Your assignment:
The answer must reproduce exactly the lines from the one with "distribution. The information" through the end of the material, and it must contain no pictures.

•••

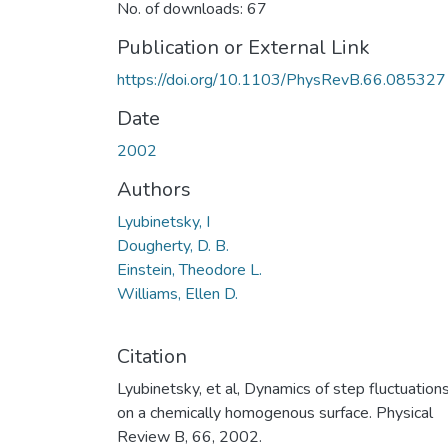
No. of downloads: 67
Publication or External Link
https://doi.org/10.1103/PhysRevB.66.085327
Date
2002
Authors
Lyubinetsky, I
Dougherty, D. B.
Einstein, Theodore L.
Williams, Ellen D.
Citation
Lyubinetsky, et al, Dynamics of step fluctuation
on a chemically homogenous surface. Physical
Review B, 66, 2002.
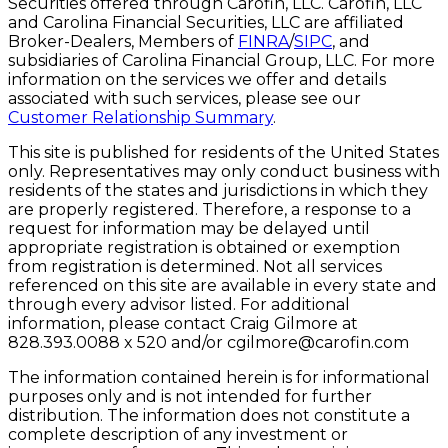
Securities offered through Carofin, LLC. Carofin, LLC
and Carolina Financial Securities, LLC are affiliated
Broker-Dealers, Members of
FINRA
/
SIPC
, and
subsidiaries of Carolina Financial Group, LLC. For more
information on the services we offer and details
associated with such services, please see our
Customer Relationship Summary
.
This site is published for residents of the United States
only. Representatives may only conduct business with
residents of the states and jurisdictions in which they
are properly registered. Therefore, a response to a
request for information may be delayed until
appropriate registration is obtained or exemption
from registration is determined. Not all services
referenced on this site are available in every state and
through every advisor listed. For additional
information, please contact Craig Gilmore at
828.393.0088 x 520 and/or
cgilmore@carofin.com
The information contained herein is for informational
purposes only and is not intended for further
distribution. The information does not constitute a
complete description of any investment or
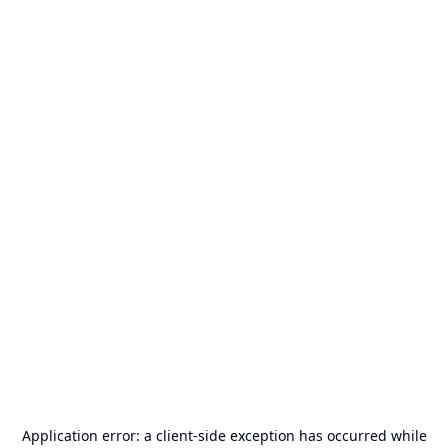
Application error: a
client
-side exception has occurred while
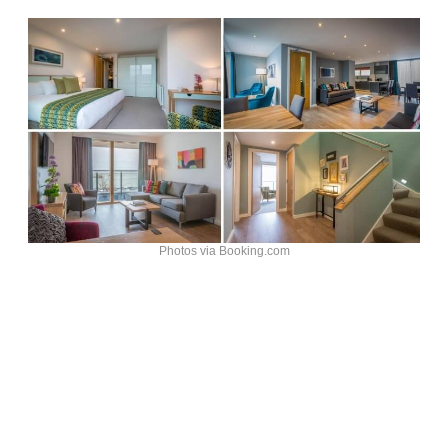
Photos via Booking.com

•••

Result for this task:
distribution. The information does not constitute a
complete description of any investment or
Application error: a
client
-side exception has occurred while
Photos via Booking.com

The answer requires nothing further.